Retype exactly what runs from the first line of the data to the line with "Vilamoura - Pinhal", keeping both of those lines and skipping pictures.

Provided material: Begin

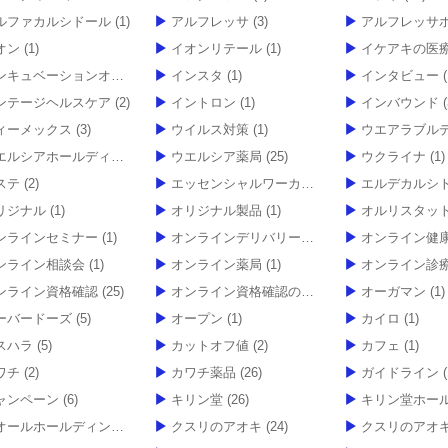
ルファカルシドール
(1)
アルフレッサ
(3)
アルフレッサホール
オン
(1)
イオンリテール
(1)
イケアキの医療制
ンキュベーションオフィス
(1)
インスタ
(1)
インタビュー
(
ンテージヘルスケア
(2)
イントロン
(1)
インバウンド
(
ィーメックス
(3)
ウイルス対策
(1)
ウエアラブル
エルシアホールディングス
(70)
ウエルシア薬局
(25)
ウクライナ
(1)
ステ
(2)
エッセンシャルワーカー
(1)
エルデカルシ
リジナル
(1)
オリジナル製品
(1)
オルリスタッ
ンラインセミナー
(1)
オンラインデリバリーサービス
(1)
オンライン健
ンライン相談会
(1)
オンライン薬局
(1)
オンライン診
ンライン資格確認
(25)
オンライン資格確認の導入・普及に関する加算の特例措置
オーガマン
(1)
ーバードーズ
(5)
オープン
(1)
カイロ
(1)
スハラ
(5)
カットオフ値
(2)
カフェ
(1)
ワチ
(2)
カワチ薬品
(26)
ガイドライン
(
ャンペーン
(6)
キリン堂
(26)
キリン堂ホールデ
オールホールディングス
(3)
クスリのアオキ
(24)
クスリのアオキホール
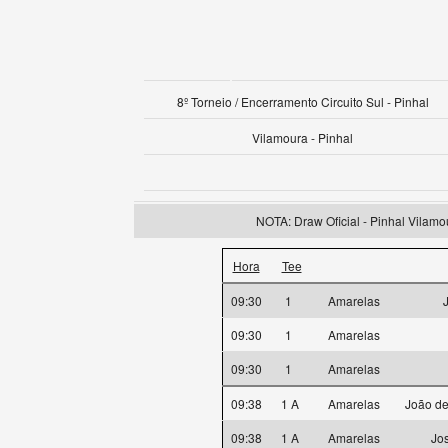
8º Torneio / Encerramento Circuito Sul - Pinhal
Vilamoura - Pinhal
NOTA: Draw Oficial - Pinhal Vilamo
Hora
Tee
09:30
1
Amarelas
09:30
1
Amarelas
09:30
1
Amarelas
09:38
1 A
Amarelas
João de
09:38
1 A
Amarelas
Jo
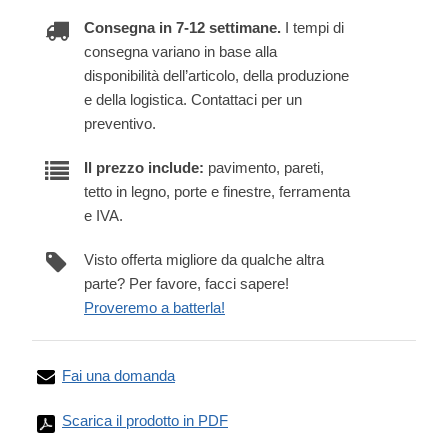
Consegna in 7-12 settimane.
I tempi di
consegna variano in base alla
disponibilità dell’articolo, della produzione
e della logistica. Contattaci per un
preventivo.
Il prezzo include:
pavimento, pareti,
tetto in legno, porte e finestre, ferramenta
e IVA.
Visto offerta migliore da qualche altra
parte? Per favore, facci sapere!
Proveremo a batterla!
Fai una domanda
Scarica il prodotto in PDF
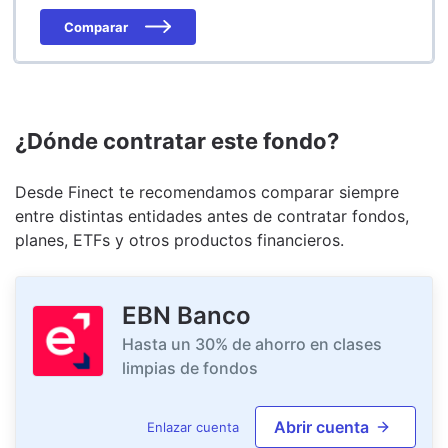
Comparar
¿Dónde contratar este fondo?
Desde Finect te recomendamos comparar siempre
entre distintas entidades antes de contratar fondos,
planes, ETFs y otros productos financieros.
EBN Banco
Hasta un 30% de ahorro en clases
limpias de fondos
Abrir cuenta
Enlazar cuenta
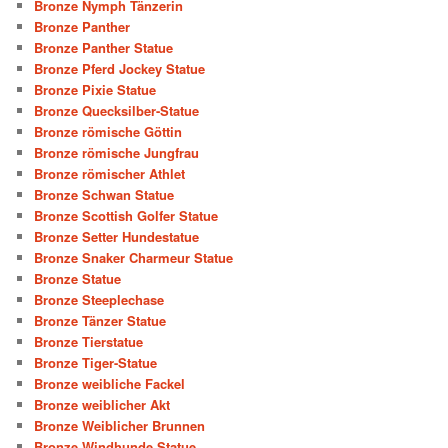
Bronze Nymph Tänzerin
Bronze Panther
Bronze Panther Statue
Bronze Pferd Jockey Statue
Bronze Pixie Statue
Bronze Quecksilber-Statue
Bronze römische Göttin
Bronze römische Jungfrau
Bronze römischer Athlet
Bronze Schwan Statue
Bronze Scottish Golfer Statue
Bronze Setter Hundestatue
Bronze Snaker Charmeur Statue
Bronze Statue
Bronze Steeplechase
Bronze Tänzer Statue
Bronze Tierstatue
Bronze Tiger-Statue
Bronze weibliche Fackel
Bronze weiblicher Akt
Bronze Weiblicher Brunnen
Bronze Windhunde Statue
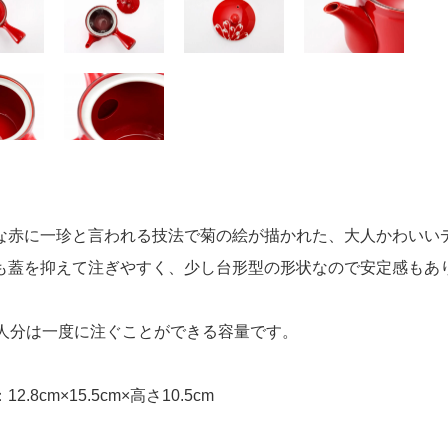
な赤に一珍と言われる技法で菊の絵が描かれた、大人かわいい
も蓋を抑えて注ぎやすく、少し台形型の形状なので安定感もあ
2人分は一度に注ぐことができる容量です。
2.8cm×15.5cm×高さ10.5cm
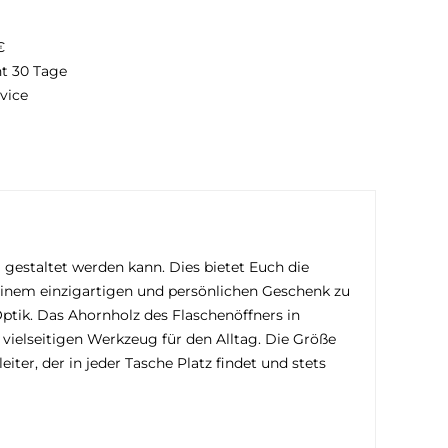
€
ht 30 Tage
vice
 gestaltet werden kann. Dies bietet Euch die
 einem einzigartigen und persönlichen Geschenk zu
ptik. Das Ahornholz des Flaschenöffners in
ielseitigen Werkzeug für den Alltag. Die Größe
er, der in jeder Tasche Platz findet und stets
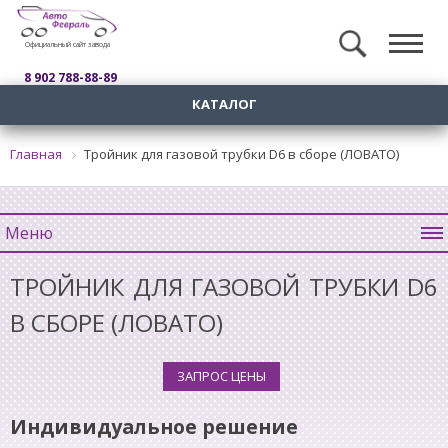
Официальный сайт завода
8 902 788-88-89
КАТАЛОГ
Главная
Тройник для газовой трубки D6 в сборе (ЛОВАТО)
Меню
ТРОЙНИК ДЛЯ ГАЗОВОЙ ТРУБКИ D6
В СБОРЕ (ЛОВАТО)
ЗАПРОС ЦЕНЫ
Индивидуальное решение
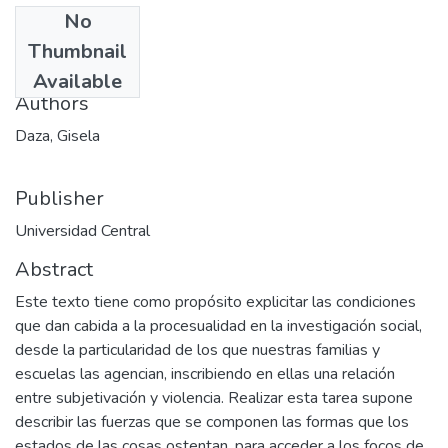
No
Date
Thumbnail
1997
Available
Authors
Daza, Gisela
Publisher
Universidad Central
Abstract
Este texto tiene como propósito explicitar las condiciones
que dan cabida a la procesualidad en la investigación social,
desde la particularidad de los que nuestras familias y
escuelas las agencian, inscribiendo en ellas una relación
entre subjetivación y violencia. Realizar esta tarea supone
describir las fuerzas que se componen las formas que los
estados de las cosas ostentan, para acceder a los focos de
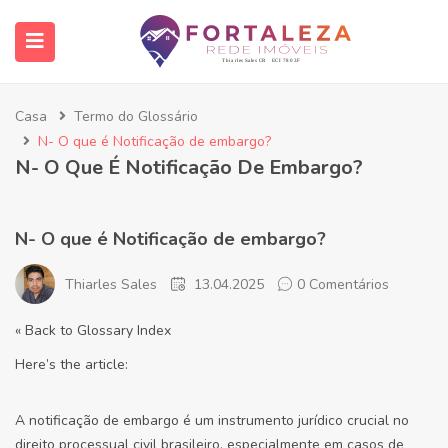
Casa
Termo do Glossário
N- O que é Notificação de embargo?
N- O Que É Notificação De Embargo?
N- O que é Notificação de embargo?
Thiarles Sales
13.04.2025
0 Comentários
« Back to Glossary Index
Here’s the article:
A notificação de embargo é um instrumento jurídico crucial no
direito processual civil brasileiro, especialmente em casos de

Provided material: End

### Output
ルファカルシドール
(1)
アルフレッサ
(3)
アルフレッサホール
オン
(1)
イオンリテール
(1)
イケアキの医療制
ンキュベーションオフィス
(1)
インスタ
(1)
インタビュー
(
ンテージヘルスケア
(2)
イントロン
(1)
インバウンド
(
ィーメックス
(3)
ウイルス対策
(1)
ウエアラブル
エルシアホールディングス
(70)
ウエルシア薬局
(25)
ウクライナ
(1)
ステ
(2)
エッセンシャルワーカー
(1)
エルデカルシ
リジナル
(1)
オリジナル製品
(1)
オルリスタッ
ンラインセミナー
(1)
オンラインデリバリーサービス
(1)
オンライン健
ンライン相談会
(1)
オンライン薬局
(1)
オンライン診
ンライン資格確認
(25)
オンライン資格確認の導入・普及に関する加算の特例措置
オーガマン
(1)
ーバードーズ
(5)
オープン
(1)
カイロ
(1)
スハラ
(5)
カットオフ値
(2)
カフェ
(1)
ワチ
(2)
カワチ薬品
(26)
ガイドライン
(
ャンペーン
(6)
キリン堂
(26)
キリン堂ホールデ
オールホールディングス
(3)
クスリのアオキ
(24)
クスリのアオキホール
8º Torneio / Encerramento Circuito Sul - Pinhal
Vilamoura - Pinhal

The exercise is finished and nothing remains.